[Saved entries]
☆ ☆ ☆
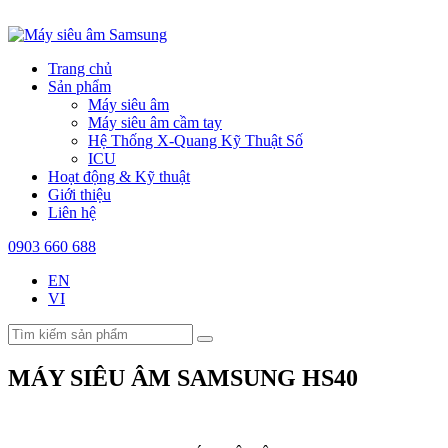
Trang chủ
Sản phẩm
Máy siêu âm
Máy siêu âm cầm tay
Hệ Thống X-Quang Kỹ Thuật Số
ICU
Hoạt động & Kỹ thuật
Giới thiệu
Liên hệ
0903 660 688
EN
VI
MÁY SIÊU ÂM SAMSUNG HS40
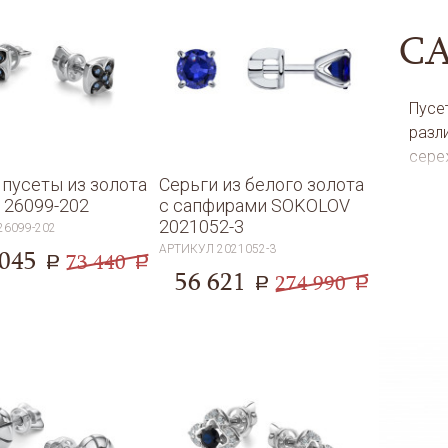
С
Пусе
разл
сереж
серь
 пусеты из золота
Серьги из белого золота
 26099-202
с сапфирами SOKOLOV
разм
2021052-3
боль
26099-202
АРТИКУЛ
2021052-3
 045
Пусе
73 440
a
a
56 621
конс
274 990
a
a
меха
чело
заво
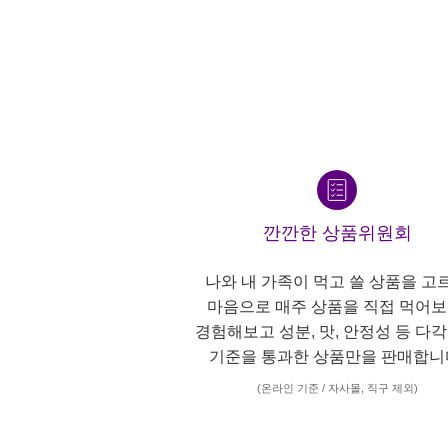
깐깐한 상품위원회
나와 내 가족이 먹고 쓸 상품을 고
마음으로 매주 상품을 직접 먹어보
경험해보고 성분, 맛, 안정성 등 다
기준을 통과한 상품만을 판매합니
(온라인 기준 / 자사몰, 직구 제외)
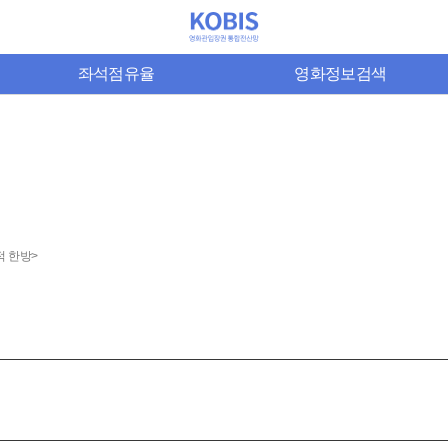
좌석점유율
영화정보검색
적 한방>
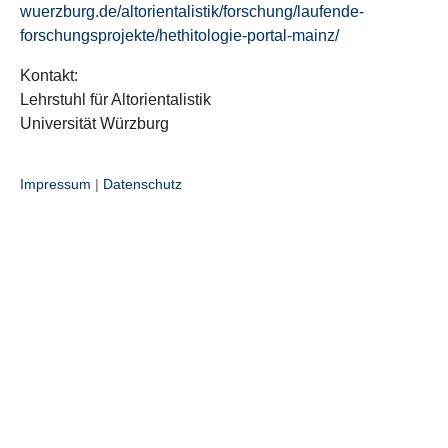
wuerzburg.de/altorientalistik/forschung/laufende-
forschungsprojekte/hethitologie-portal-mainz/
Kontakt:
Lehrstuhl für Altorientalistik
Universität Würzburg
Impressum
|
Datenschutz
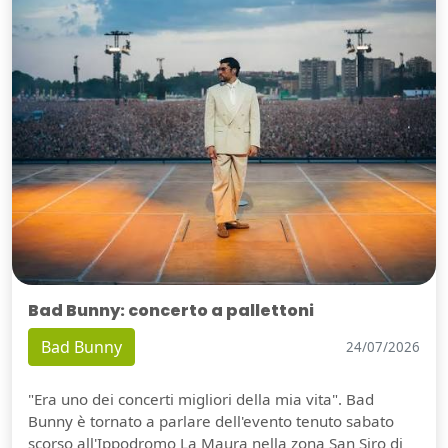
Bad Bunny: concerto a pallettoni
Bad Bunny
24/07/2026
"Era uno dei concerti migliori della mia vita". Bad
Bunny è tornato a parlare dell'evento tenuto sabato
scorso all'Ippodromo La Maura nella zona San Siro di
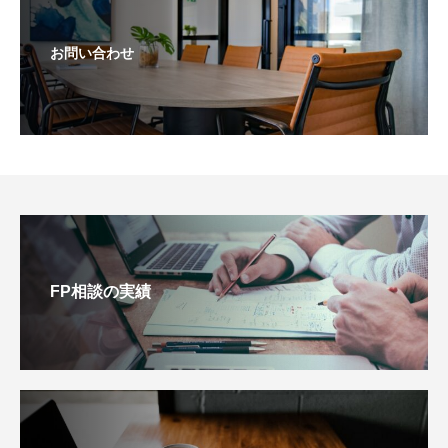
お問い合わせ
FP相談の実績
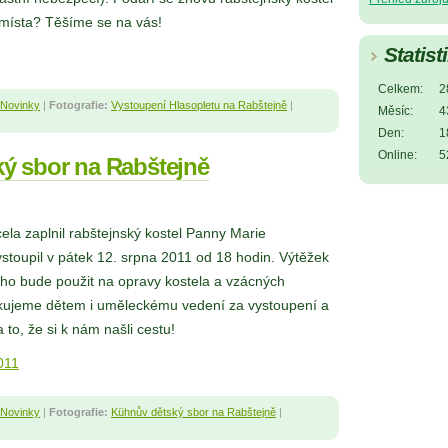
 místa? Těšíme se na vás!
Statist
Celkem:
2
Novinky
|
Fotografie:
Vystoupení Hlasopletu na Rabštejně
|
Měsíc:
4
Den:
1
Online:
5
ý sbor na Rabštejně
ela zaplnil rabštejnský kostel Panny Marie
stoupil v pátek 12. srpna 2011 od 18 hodin. Výtěžek
ho bude použit na opravy kostela a vzácných
kujeme dětem i uměleckému vedení za vystoupení a
to, že si k nám našli cestu!
011
Novinky
|
Fotografie:
Kühnův dětský sbor na Rabštejně
|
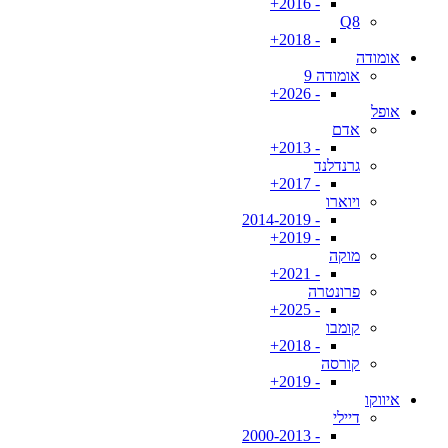
- 2016+
Q8
- 2018+
אומודה
אומודה 9
- 2026+
אופל
אדם
- 2013+
גרנדלנד
- 2017+
ויוארו
- 2014-2019
- 2019+
מוקה
- 2021+
פרונטרה
- 2025+
קומבו
- 2018+
קורסה
- 2019+
איווקו
דיילי
- 2000-2013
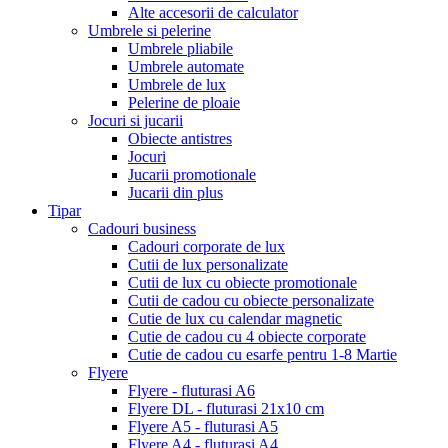
Alte accesorii de calculator
Umbrele si pelerine
Umbrele pliabile
Umbrele automate
Umbrele de lux
Pelerine de ploaie
Jocuri si jucarii
Obiecte antistres
Jocuri
Jucarii promotionale
Jucarii din plus
Tipar
Cadouri business
Cadouri corporate de lux
Cutii de lux personalizate
Cutii de lux cu obiecte promotionale
Cutii de cadou cu obiecte personalizate
Cutie de lux cu calendar magnetic
Cutie de cadou cu 4 obiecte corporate
Cutie de cadou cu esarfe pentru 1-8 Martie
Flyere
Flyere - fluturasi A6
Flyere DL - fluturasi 21x10 cm
Flyere A5 - fluturasi A5
Flyere A4 - fluturasi A4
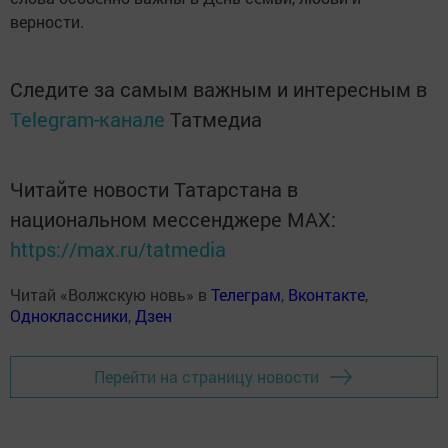
верности.
Следите за самым важным и интересным в
Telegram-канале
Татмедиа
Читайте новости Татарстана в
национальном мессенджере MАХ:
https://max.ru/tatmedia
Читай «Волжскую новь» в
Телеграм
,
Вконтакте
,
Одноклассники
,
Дзен
Перейти на страницу новости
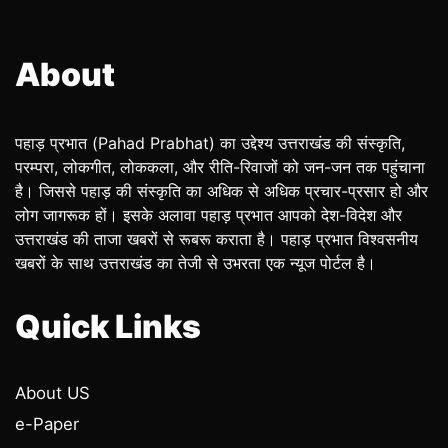
About
पहाड़ प्रभात (Pahad Prabhat) का उद्देश्य उत्तराखंड की संस्कृति,
परम्परा, लोकगीत, लोककला, और रीति-रिवाजों को जन-जन तक पहुंचाना
है। जिससे पहाड़ की संस्कृति का अधिक से अधिक प्रचार-प्रसार हो और
लोग जागरूक हों। इसके अलावा पहाड़ प्रभात आपको देश-विदेश और
उत्तराखंड की ताजा खबरों से रूबरू कराता है। पहाड़ प्रभात विश्वसनीय
खबरों के साथ उत्तराखंड का तेजी से उभरता एक न्यूज पोर्टल है।
Quick Links
About US
e-Paper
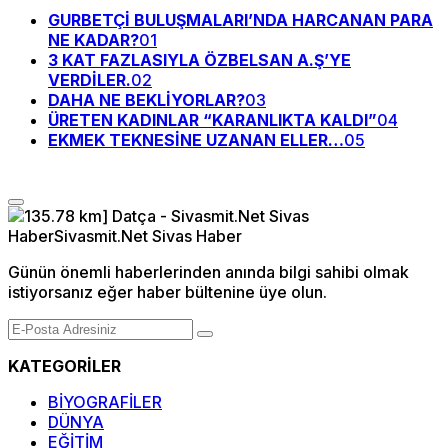
GURBETÇİ BULUŞMALARI’NDA HARCANAN PARA
NE KADAR?
01
3 KAT FAZLASIYLA ÖZBELSAN A.Ş’YE
VERDİLER.
02
DAHA NE BEKLİYORLAR?
03
ÜRETEN KADINLAR “KARANLIKTA KALDI”
04
EKMEK TEKNESİNE UZANAN ELLER…
05
Günün önemli haberlerinden anında bilgi sahibi olmak
istiyorsanız eğer haber bültenine üye olun.
KATEGORİLER
BİYOGRAFİLER
DÜNYA
EĞİTİM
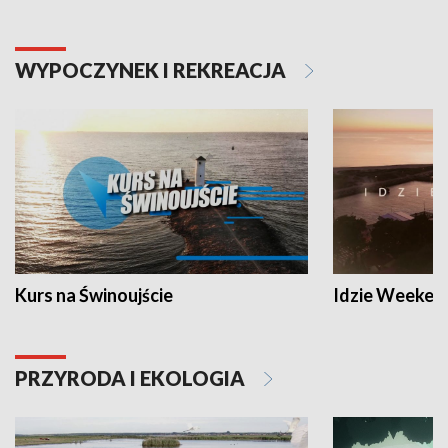
WYPOCZYNEK I REKREACJA
Kurs na Świnoujście
Idzie Weeken
PRZYRODA I EKOLOGIA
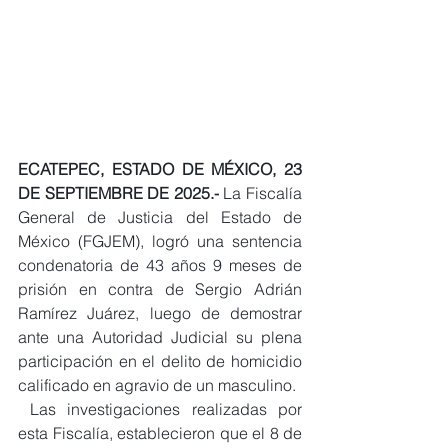
ECATEPEC, ESTADO DE MÉXICO, 23 
DE SEPTIEMBRE DE 2025.-
 La Fiscalía 
General de Justicia del Estado de 
México (FGJEM), logró una sentencia 
condenatoria de 43 años 9 meses de 
prisión en contra de Sergio Adrián 
Ramírez Juárez, luego de demostrar 
ante una Autoridad Judicial su plena 
participación en el delito de homicidio 
calificado en agravio de un masculino.
 Las investigaciones realizadas por 
esta Fiscalía, establecieron que el 8 de 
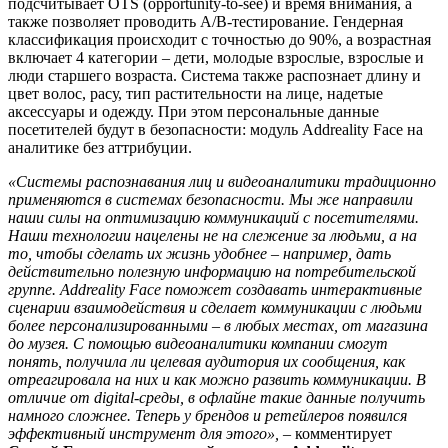
подсчитывает OTS (opportunity-to-see) и время внимания, а
также позволяет проводить А/В-тестирование. Гендерная
классификация происходит с точностью до 90%, а возрастная
включает 4 категории – дети, молодые взрослые, взрослые и
люди старшего возраста. Система также распознает длину и
цвет волос, расу, тип растительности на лице, надетые
аксессуары и одежду. При этом персональные данные
посетителей будут в безопасности: модуль Addreality Face на
аналитике без аттрибуции.
«Системы распознавания лиц и видеоаналитики традиционно
применяются в системах безопасности. Мы же направили
наши силы на оптимизацию коммуникаций с посетителями.
Наши технологии нацелены не на слежение за людьми, а на
то, чтобы сделать их жизнь удобнее – например, дать
действительно полезную информацию на потребительской
группе. Addreality Face поможет создавать интерактивные
сценарии взаимодействия и сделает коммуникации с людьми
более персонализированными – в любых местах, от магазина
до музея. С помощью видеоаналитики компании смогут
понять, получила ли целевая аудитория их сообщения, как
отреагировала на них и как можно развить коммуникации. В
отличие от digital-среды, в офлайне такие данные получить
намного сложнее. Теперь у брендов и ретейлеров появился
эффективный инструмент для этого»,
– комментирует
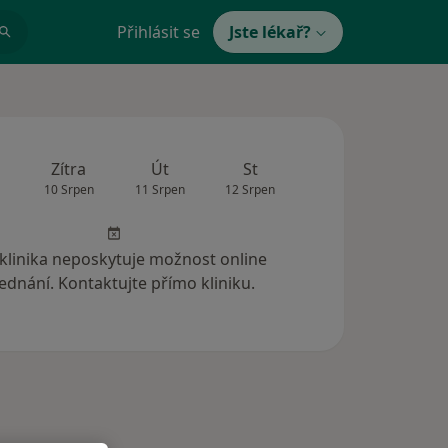
Přihlásit se
Jste lékař?
Zítra
Út
St
Čt
Pá
10 Srpen
11 Srpen
12 Srpen
13 Srpen
14 Srp
 klinika neposkytuje možnost online
ednání. Kontaktujte přímo kliniku.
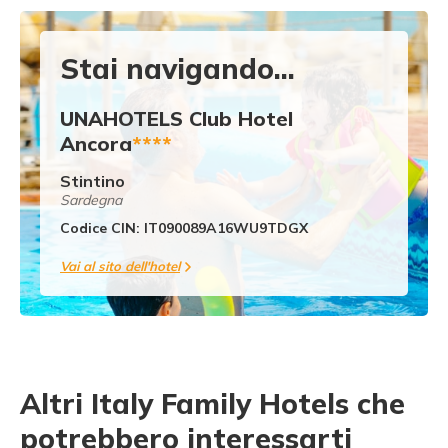
Stai navigando...
UNAHOTELS Club Hotel
Ancora
****
Stintino
Sardegna
Codice CIN: IT090089A16WU9TDGX
Vai al sito dell'hotel
Altri Italy Family Hotels che
potrebbero interessarti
☆ ☆ ☆
WORK TO BE COMPLETED –
The number of lines containing "Rabštejně" is all that is wanted; tally them in the data.

RESPONSE TO THE TASK –
3